Two NASA satellites have watched Earth grow greener over the last 20 years — in large part because China is hellbent on planting millions of trees. 

Earth’s greening — meaning the increase in areas covered by green leaves — has made the greatest gains in China and India since the mid-1990s. “The effect comes mostly from ambitious tree-planting programs in China and intensive agriculture in both countries,” NASA wrote on Tuesday as it released maps of the planet-wide changes. 

China kickstarted its tree-planting mobilizations in the 1990s to combat erosion, climate change, and air pollution. This dedicated planting — sometimes done by soldiers — equated to over 40 percent of China’s greening, so far.

“Once people realize there is a problem, they tend to fix it,” Rama Nemani, a scientist at NASA’s Ames Research Center and a coauthor of the research, said in a statement. “In the 1970s and ’80s in India and China, the situation around vegetation loss was not good. In the 1990s, people realized it, and today things have improved. Humans are incredibly resilient. That’s what we see in the satellite data.”

Global greening by humans.

Previous NASA research found that Earth’s increased greenery is largely due to skyrocketing levels of carbon-dioxide saturating the air — which plants use to grow. But this new research argues that tree and crop planting plays a bigger, outsized role.

Overall, much of the greening in China and India comes from the “intensive” cultivation of crops, NASA found. This accounts for 32 percent of the greening in China and 82 percent in India. 

“Production of grains, vegetables, fruits and more have increased by 35 to 40 percent since 2000,” NASA said.

Zooming out, about one-third Earth’s vegetated lands experienced greening, including a conspicuous portion of North America stretching from southern Mexico to high into the boreal forests of Canada. 

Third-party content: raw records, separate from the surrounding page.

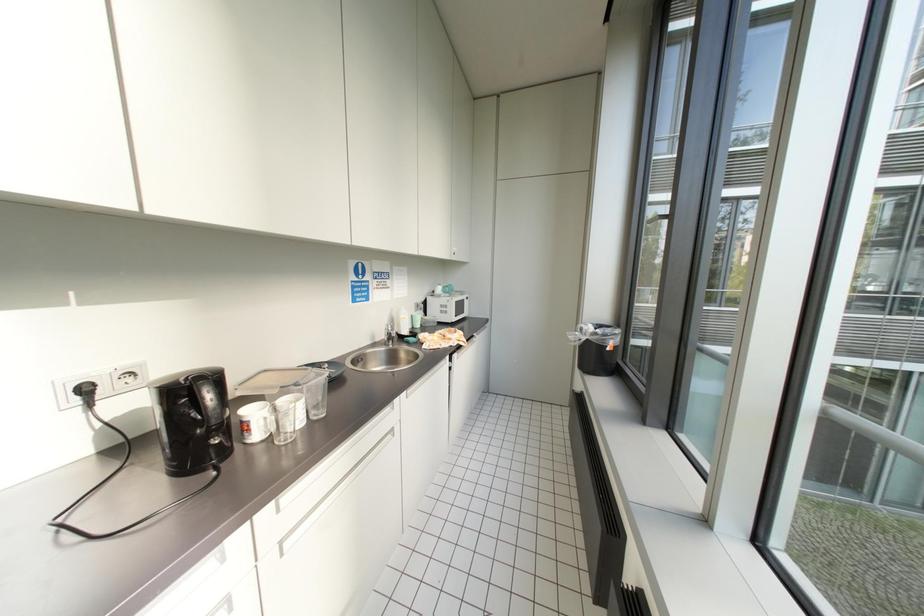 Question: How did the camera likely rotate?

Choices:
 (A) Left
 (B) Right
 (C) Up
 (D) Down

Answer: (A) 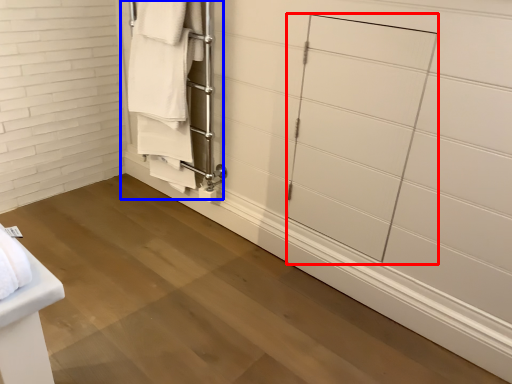 Question: Among these objects, which one is nearest to the camera, glass door (highlighted by a red box) or closet (highlighted by a blue box)?

Choices:
 (A) glass door
 (B) closet

Answer: (A) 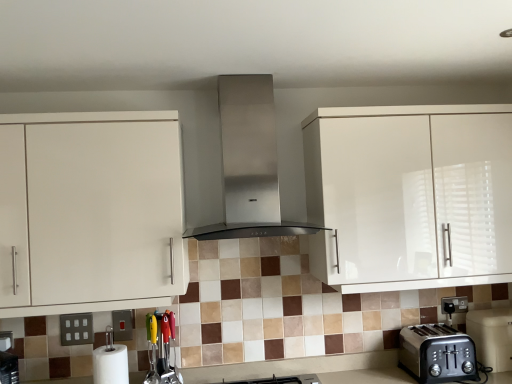 Question: From a real-world perspective, is white matte paper towel at lower left physically above white glossy cabinet at left, arranged as the 2th cabinetry when viewed from the right?

Choices:
 (A) no
 (B) yes

Answer: (A)

Question: Is white matte paper towel at lower left in front of white glossy cabinet at left, arranged as the 2th cabinetry when viewed from the right?

Choices:
 (A) yes
 (B) no

Answer: (B)

Question: Is white matte paper towel at lower left turned away from white glossy cabinet at left, the 1th cabinetry positioned from the left?

Choices:
 (A) no
 (B) yes

Answer: (A)

Question: Considering the relative sizes of white matte paper towel at lower left and white glossy cabinet at left, arranged as the 2th cabinetry when viewed from the right, in the image provided, is white matte paper towel at lower left wider than white glossy cabinet at left, arranged as the 2th cabinetry when viewed from the right,?

Choices:
 (A) no
 (B) yes

Answer: (A)

Question: Is white matte paper towel at lower left behind white glossy cabinet at left, arranged as the 2th cabinetry when viewed from the right?

Choices:
 (A) yes
 (B) no

Answer: (A)

Question: From the image's perspective, is multicolored plastic utensils at lower center, which is the 2th appliance from right to left, positioned above or below satin silver outlet at lower left?

Choices:
 (A) above
 (B) below

Answer: (B)

Question: Choose the correct answer: Is multicolored plastic utensils at lower center, which is the 2th appliance from right to left, inside satin silver outlet at lower left or outside it?

Choices:
 (A) outside
 (B) inside

Answer: (A)

Question: Considering the positions of multicolored plastic utensils at lower center, positioned as the first appliance in left-to-right order, and satin silver outlet at lower left in the image, is multicolored plastic utensils at lower center, positioned as the first appliance in left-to-right order, wider or thinner than satin silver outlet at lower left?

Choices:
 (A) thin
 (B) wide

Answer: (B)

Question: Considering the positions of point (160, 314) and point (75, 337), is point (160, 314) closer or farther from the camera than point (75, 337)?

Choices:
 (A) closer
 (B) farther

Answer: (A)

Question: Is matte black toaster at lower right wider or thinner than brushed metal switch at lower left?

Choices:
 (A) wide
 (B) thin

Answer: (A)

Question: Is matte black toaster at lower right taller or shorter than brushed metal switch at lower left?

Choices:
 (A) tall
 (B) short

Answer: (A)

Question: From a real-world perspective, is matte black toaster at lower right physically located above or below brushed metal switch at lower left?

Choices:
 (A) below
 (B) above

Answer: (A)

Question: Based on their sizes in the image, would you say matte black toaster at lower right is bigger or smaller than brushed metal switch at lower left?

Choices:
 (A) small
 (B) big

Answer: (B)

Question: Considering the relative positions of brushed metal switch at lower left and stainless steel range hood at center in the image provided, is brushed metal switch at lower left to the left or to the right of stainless steel range hood at center?

Choices:
 (A) right
 (B) left

Answer: (B)

Question: In the image, is brushed metal switch at lower left positioned in front of or behind stainless steel range hood at center?

Choices:
 (A) front
 (B) behind

Answer: (B) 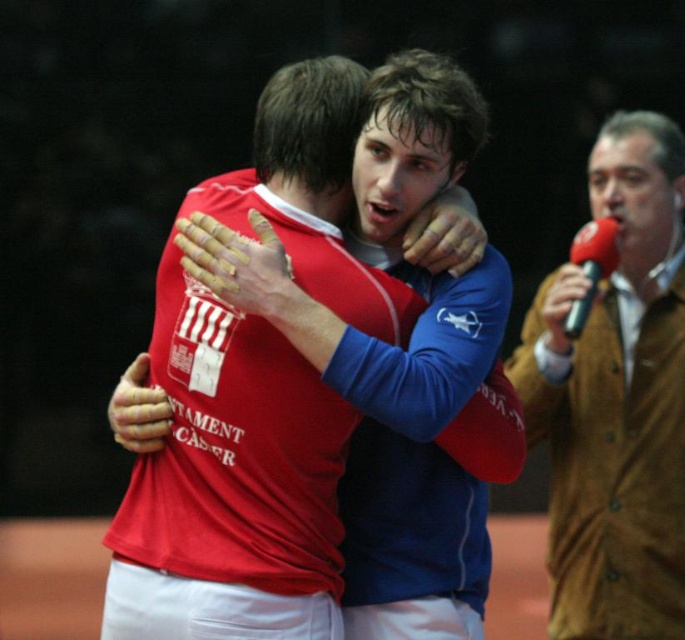 You are a photographer at the sports event. You need to capture a photo where both the matte red jersey at center and the black plastic microphone at right are visible. Based on their positions, which object should you focus on first to ensure both are in frame?

The matte red jersey at center is located below the black plastic microphone at right. To capture both in the frame, focus on the black plastic microphone at right first since it is higher up, allowing the jersey to naturally fall into the lower part of the shot.

You are a photographer at the sports event and need to capture a photo where both the matte red jersey at center and the black plastic microphone at right are visible. Based on their positions, which object should you focus on first to ensure both are in frame?

The matte red jersey at center is positioned on the left side of the black plastic microphone at right. To ensure both are in frame, focus on the matte red jersey at center first since it is closer to the left edge, allowing the microphone to naturally fall into the right side of the frame. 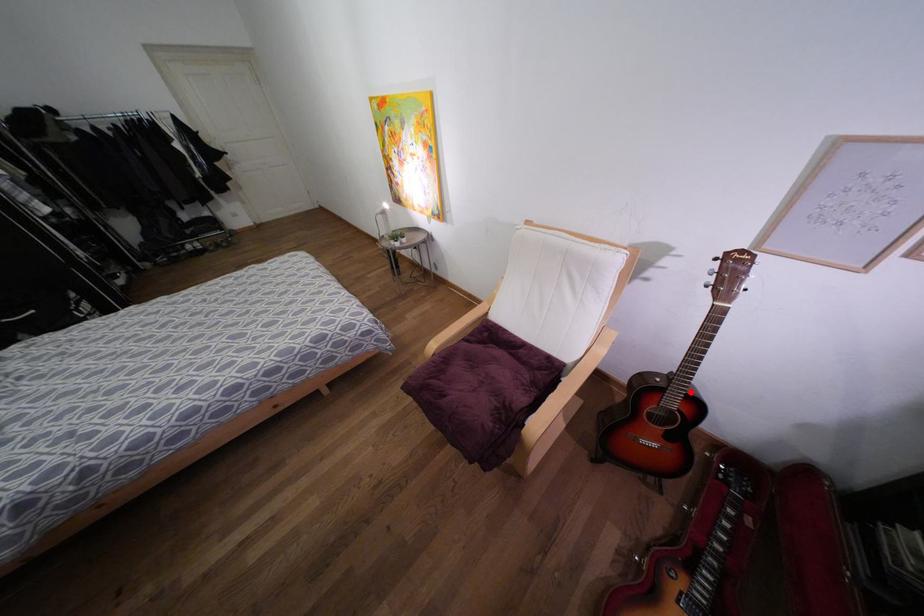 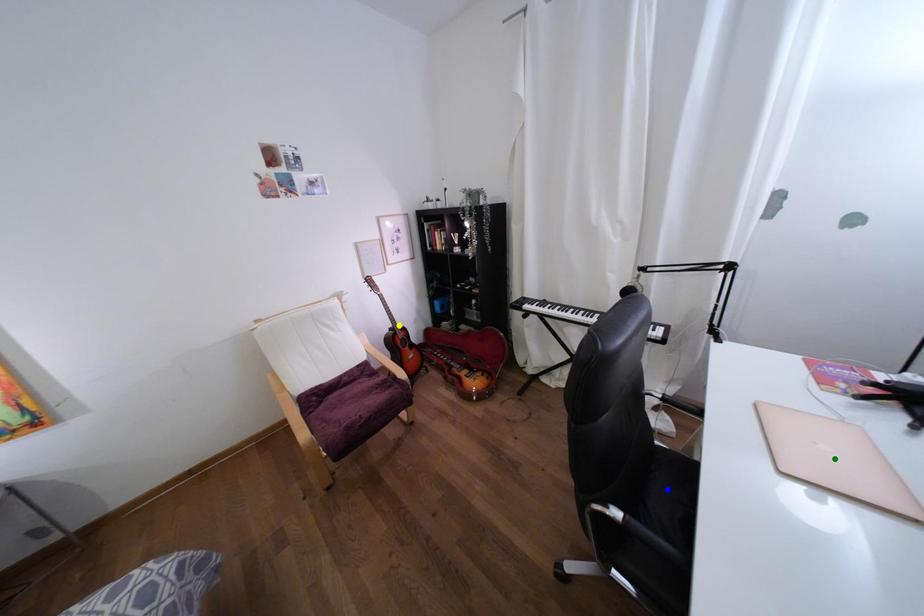 Question: I am providing you with two images of the same scene from different viewpoints. A red point is marked on the first image. You are given multiple points on the second image. Which point in image 2 represents the same 3d spot as the red point in image 1?

Choices:
 (A) yellow point
 (B) blue point
 (C) green point

Answer: (A) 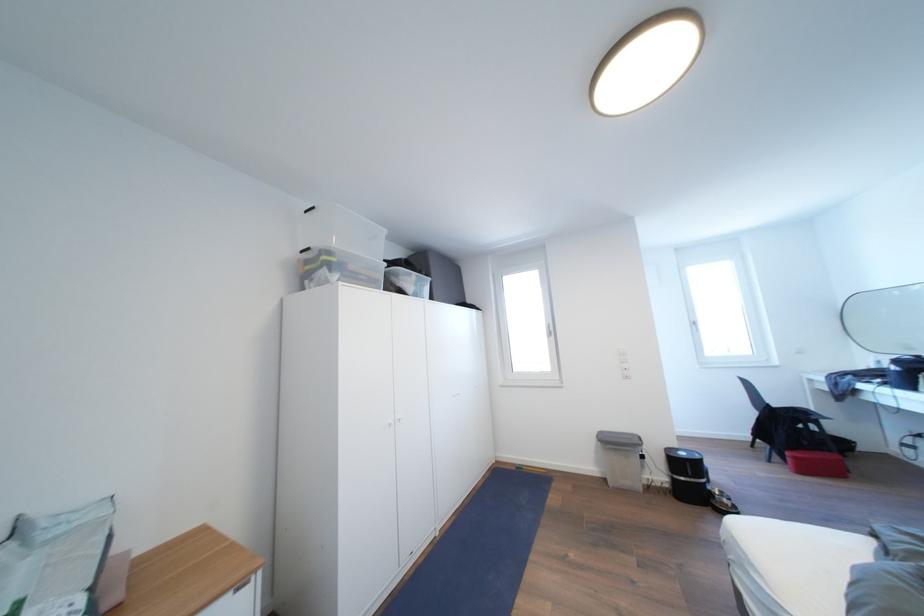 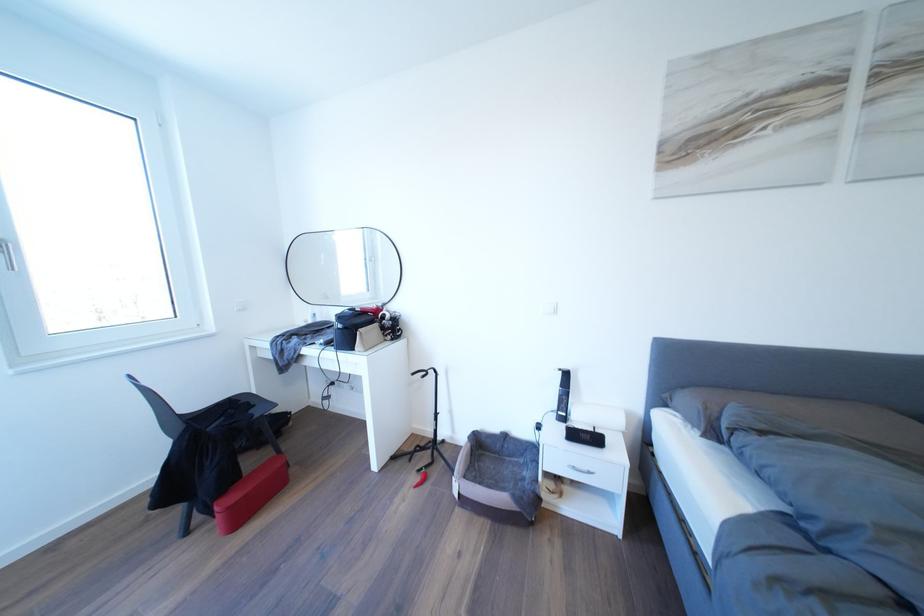 Locate, in the second image, the point that corresponds to point 791,462 in the first image.

(217, 519) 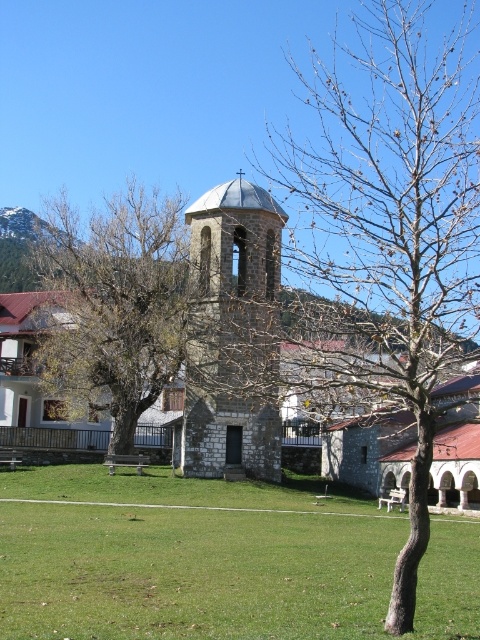 Question: Can you confirm if bare branches at center is positioned below stone bell tower at center?

Choices:
 (A) yes
 (B) no

Answer: (B)

Question: Is green grass at center thinner than stone bell tower at center?

Choices:
 (A) yes
 (B) no

Answer: (B)

Question: Does green grass at center appear under brown leafy tree at center?

Choices:
 (A) yes
 (B) no

Answer: (A)

Question: Which of the following is the closest to the observer?

Choices:
 (A) (444, 545)
 (B) (82, 369)
 (C) (336, 224)
 (D) (232, 390)

Answer: (A)

Question: Which point is farther to the camera?

Choices:
 (A) (384, 90)
 (B) (145, 364)
 (C) (269, 426)
 (D) (370, 614)

Answer: (A)

Question: Based on their relative distances, which object is nearer to the green grass at center?

Choices:
 (A) brown leafy tree at center
 (B) bare branches at center

Answer: (A)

Vast swaths of the Arctic tundra are greening too as the Arctic continues its historically unprecedented warming trend — which is also thawing the carbon-saturated ground (permafrost) and melting massive ice sheets.  

Greening activity, however, is conspicuously absent in the great Amazon Basin, home to the world’s largest rainforest. Much of the basin shows either no greening or a loss of greening. This is little surprise: Between 2000 and 2005 Brazil alone lost an area of forest larger than the nation of Greece

Forests and vegetation play a huge role in Earth’s natural carbon cycle, because they suck large quantities of carbon dioxide out of the air. Specifically, Earth’s plants and trees absorb about 25 percent of the planet’s human-created carbon emissions. 

Planting and expanding forests are considered to be one strategy of a much larger solution to rein in the planet’s carbon concentrations, which have catapulted in last 100 years: Carbon dioxide concentrations are now the highest they’ve been on Earth in some 15 million years

China’s intensive greening efforts, however, have been vastly overshadowed by civilization’s still-rising carbon emissions — which at the current pace likely won’t even peak for another decade. And China is largely to blame. The booming industrial giant’s carbon-spewing coal factories are far outpacing its expansive solar farms and greening efforts. It’s the biggest emitter of greenhouse gases on Earth.

So while India and China look greener on the map, they’re loading the atmosphere with historically unprecedented levels of potent greenhouse gases.